Material provided —
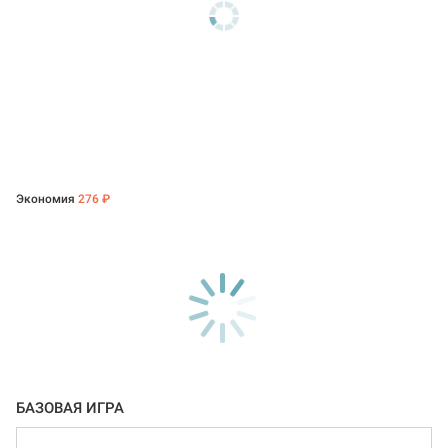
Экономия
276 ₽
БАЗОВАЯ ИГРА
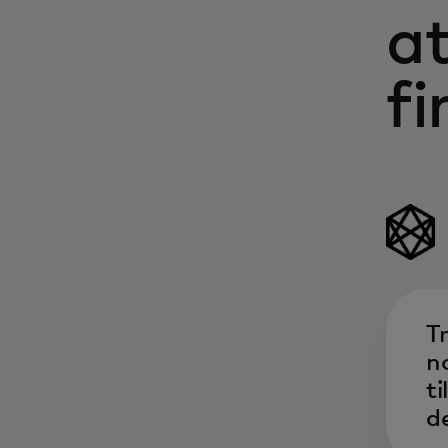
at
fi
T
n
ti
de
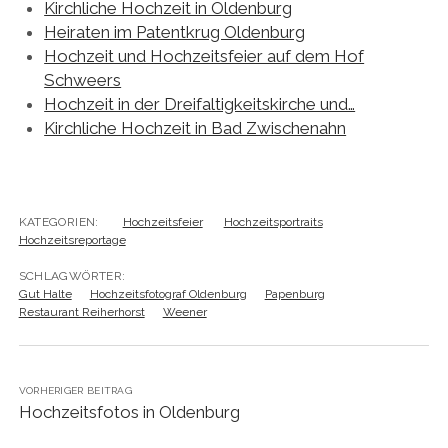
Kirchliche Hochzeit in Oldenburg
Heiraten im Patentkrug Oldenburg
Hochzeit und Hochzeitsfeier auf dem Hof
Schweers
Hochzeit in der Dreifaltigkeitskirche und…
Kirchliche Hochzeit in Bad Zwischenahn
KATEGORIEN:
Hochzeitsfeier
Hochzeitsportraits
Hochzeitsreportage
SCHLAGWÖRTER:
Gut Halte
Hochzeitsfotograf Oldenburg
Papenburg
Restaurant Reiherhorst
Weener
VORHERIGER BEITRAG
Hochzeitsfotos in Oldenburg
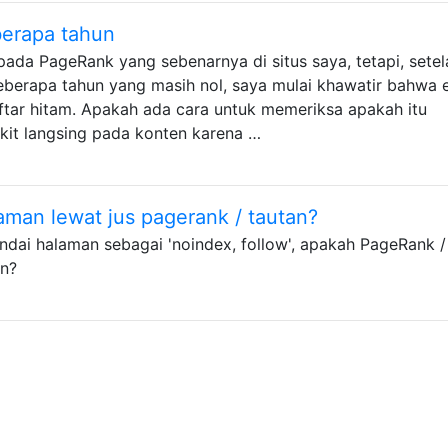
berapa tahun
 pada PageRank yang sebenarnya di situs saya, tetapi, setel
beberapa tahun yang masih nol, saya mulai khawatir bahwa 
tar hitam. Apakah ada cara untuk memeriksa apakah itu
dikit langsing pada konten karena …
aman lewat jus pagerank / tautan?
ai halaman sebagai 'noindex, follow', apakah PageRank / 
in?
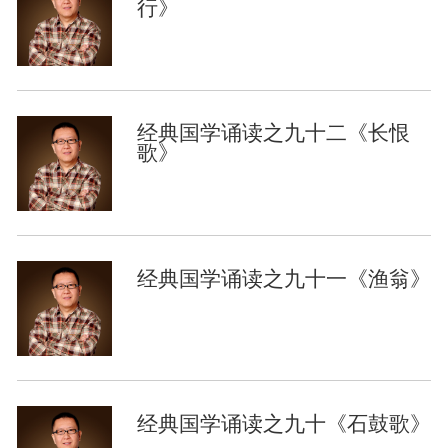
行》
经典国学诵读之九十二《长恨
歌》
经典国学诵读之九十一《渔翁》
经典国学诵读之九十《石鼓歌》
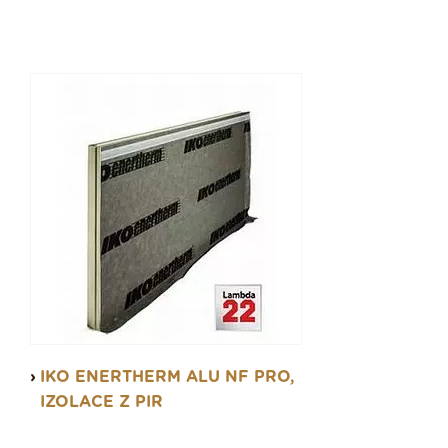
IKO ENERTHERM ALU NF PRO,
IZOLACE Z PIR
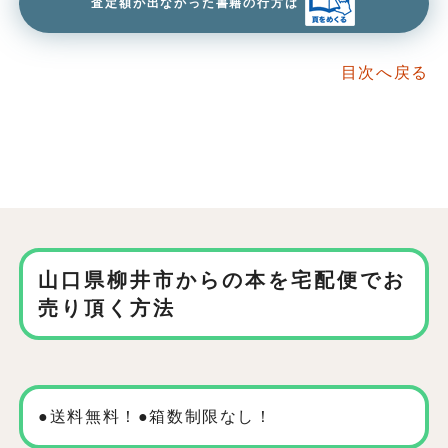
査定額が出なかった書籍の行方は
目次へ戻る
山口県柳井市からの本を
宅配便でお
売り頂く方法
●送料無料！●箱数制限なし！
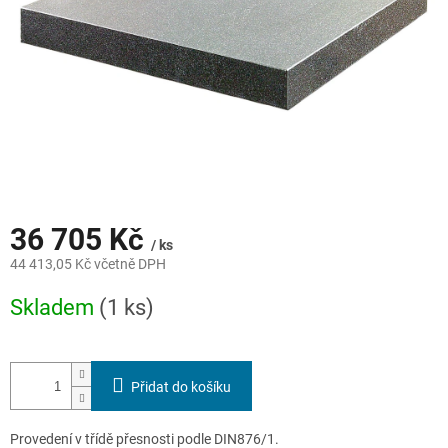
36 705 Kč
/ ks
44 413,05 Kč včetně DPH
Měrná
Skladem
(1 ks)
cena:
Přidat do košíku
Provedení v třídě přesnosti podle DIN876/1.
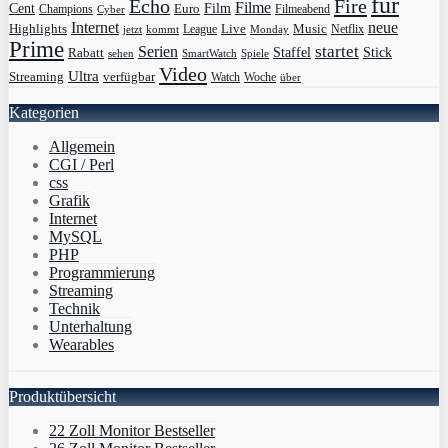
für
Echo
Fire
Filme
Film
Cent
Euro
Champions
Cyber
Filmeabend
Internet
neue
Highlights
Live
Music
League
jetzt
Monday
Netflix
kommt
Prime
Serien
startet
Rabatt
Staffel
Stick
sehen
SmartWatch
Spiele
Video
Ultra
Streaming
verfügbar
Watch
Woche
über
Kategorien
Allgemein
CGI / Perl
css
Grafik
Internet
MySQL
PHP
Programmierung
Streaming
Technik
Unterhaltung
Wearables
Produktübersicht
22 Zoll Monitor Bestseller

Activity —
Across the material above, count each line with the string "Kirchliche" and state the number alone.

Written reply —
2